The upper floor of our home flashed with light every second or two. At other moments, it seemed a hundred lightning strikes gathered and hit all at once, bathing the ground in light so bright you could have sat in a lawn chair at 2 a.m. and read a newspaper.
Our two oldest children, both daughters, appeared in our bedroom doorway, and I was struck by how well I could see their expressions even without a single light on.
The patchwork of dangerous storms that ravaged the south had arrived in the Shenandoah Valley.
In an instant we did something we’d talked about through the years but had never put into motion. While the girls went for flashlights and cellphones, my wife and I hurried to our two boys. I was reminded that the youngest, age 4, wakes up if a butterfly lands on his bedpost. The other, age 7, would sleep through a battalion of butterflies lifting him from his bed and dropping him on the roof.
The six of us, plus one extremely confused goldendoodle, met in the dark basement and began pulling up weather reports, tornado warnings and radars on our smartphones. Wind and rain battered the house, lightening danced across the ground, and hail pounded the deck and cars.
Then we did exactly what your family would have done and what probably thousands of others around us were doing at that very moment. We prayed.
We prayed that all would be safe, the storm would cease, the flooding recede, that no tornadoes would touch ground, and that our fear would ease and drift away with the dangerous clouds.
Thirty minutes later the storm had moved on, and we felt confident we could return to our beds and tuck the experience safely into our mental and paper journals. But just as we all settled back into our blankets, another band of violent storms crossed the valley, and the tornado warnings returned to the weather websites — only this storm was even louder and angrier.

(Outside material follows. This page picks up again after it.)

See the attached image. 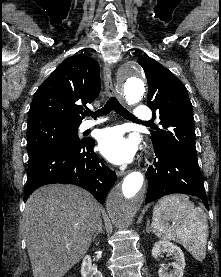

We raced back to the basement and endured another half-hour of anxious wonder. Were the neighbors all right? What about our friends from church who live even higher on a hill than we do? Would those living on the Shenandoah River see their basements flood, or worse?
Despite our fervent prayers, the storms did not cease.
Despite our righteous desires and the innocent faith of our children, tornadoes did touch ground. One cut a devastating 23-mile trail through nearby Mount Jackson, Va., downing trees and destroying a family poultry farm. Thankfully, no one was killed.